2020 was a tumultuous year for business. The major and lasting effect of repeated lockdowns has been a sustained shift in our shopping habits. Being unable to visit their local high street, customers are instead turning to online stores instead. They’re buying in bulk, perhaps in anticipation of shortages.
Despite the broader economic contraction, 2020 has seen a startling number of new businesses being registered. Covid-related redundancies have given many the push they needed to start up a new venture. And many have been given time to reflect on the direction of their lives, and how that direction might be changed. Companies house data reveals that 85,000 more businesses were created in 2020 than in 2019.
Retail the big winner
Data from instantprint, one of the country’s foremost banner-printing services, reveals a detailed breakdown of the new ventures. Their data comes from a survey of 1,000 adults, polled in January 2021. They put the retail sales sector as the biggest new field, with more than 22,000 registrations. The next two most popular sectors for start-ups were management consultancy and real estate trading at around 16,000 each, and then freight road transport, which sat at just over 10,000.
It’s clear that this shift would not have been possible just a decade or so ago. New online retailers have an unprecedented array of tools at their disposal. They might use Amazon FBA, eBay, Etsy or Shopify to create bespoke stores, and use social media to effectively market those stores to the customers who are looking for them.
London leads the way
London has been battered by the pandemic in ways that other cities have not.

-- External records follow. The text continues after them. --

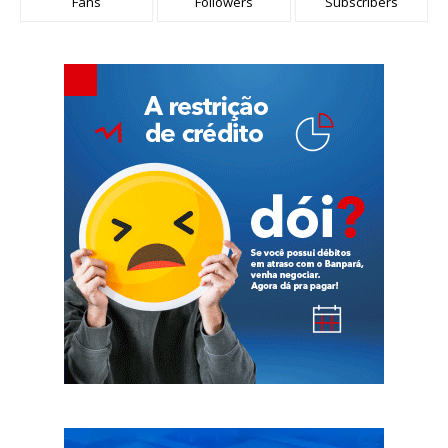
Fans
Followers
Subscribers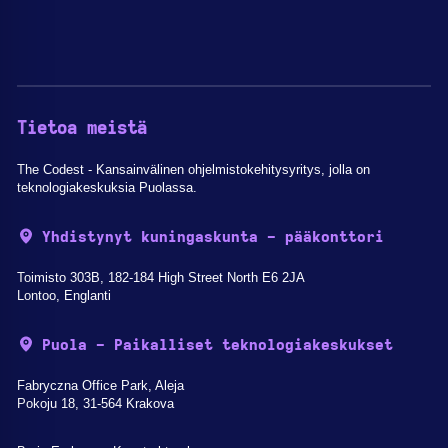
Tietoa meistä
The Codest - Kansainvälinen ohjelmistokehitysyritys, jolla on
teknologiakeskuksia Puolassa.
Yhdistynyt kuningaskunta - pääkonttori
Toimisto 303B, 182-184 High Street North E6 2JA
Lontoo, Englanti
Puola - Paikalliset teknologiakeskukset
Fabryczna Office Park, Aleja
Pokoju 18, 31-564 Krakova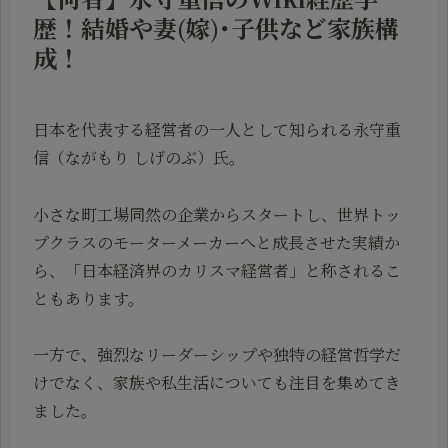
歴！結婚や妻(嫁)･子供など家族構
成！
日本を代表する経営者の一人として知られる永守重
信（ながもり しげのぶ）氏。
小さな町工場同然の企業からスタートし、世界トッ
プクラスのモーターメーカーへと成長させた実績か
ら、「日本経済界のカリスマ経営者」と称されるこ
ともあります。
一方で、強烈なリーダーシップや独特の経営哲学だ
けでなく、家族や私生活についても注目を集めてき
ました。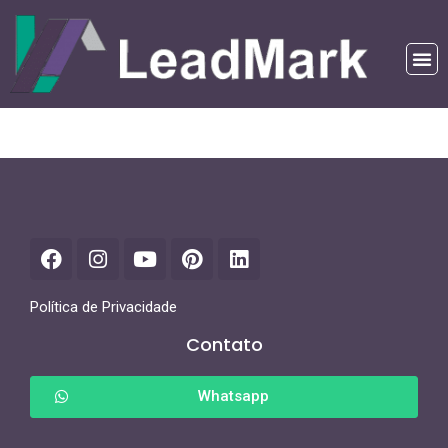
Política de Privacidade
Contato
Whatsapp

Previous research by instantprint cited the capital as among the worst places to work from home in the country. Plus, there’s been a sustained exodus of skilled workers from the capital, who, being able to do their job remotely, have seen no reason to put up with the higher living costs that come with life in zone 3.

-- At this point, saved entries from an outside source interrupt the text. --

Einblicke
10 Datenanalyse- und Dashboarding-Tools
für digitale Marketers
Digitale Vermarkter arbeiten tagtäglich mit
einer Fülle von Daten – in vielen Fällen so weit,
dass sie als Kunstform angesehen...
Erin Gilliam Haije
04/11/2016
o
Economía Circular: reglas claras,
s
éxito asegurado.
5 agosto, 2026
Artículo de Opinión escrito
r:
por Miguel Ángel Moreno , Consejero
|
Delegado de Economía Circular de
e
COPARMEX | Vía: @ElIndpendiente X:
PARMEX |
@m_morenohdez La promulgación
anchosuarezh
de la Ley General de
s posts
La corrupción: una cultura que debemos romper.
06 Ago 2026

Despite this, the instantprint data puts London at the top of the nationwide table when it comes to new start-ups, with 123,462 new ventures. This beats the closest rival, Birmingham, into a distant second on 11,185.
What about the future?
The signs are strong that the boom in new start-ups isn’t about to go anywhere. The same survey found that around a fifth of adults in the UK (that’s 18%) have ‘firm’ plans to start a business in 2021, and that a further 29% are merely ‘considering it’. Napoleon’s famous (and probably apocryphal) description of Britain as a ‘nation of shopkeepers’ might yet come to prove even truer!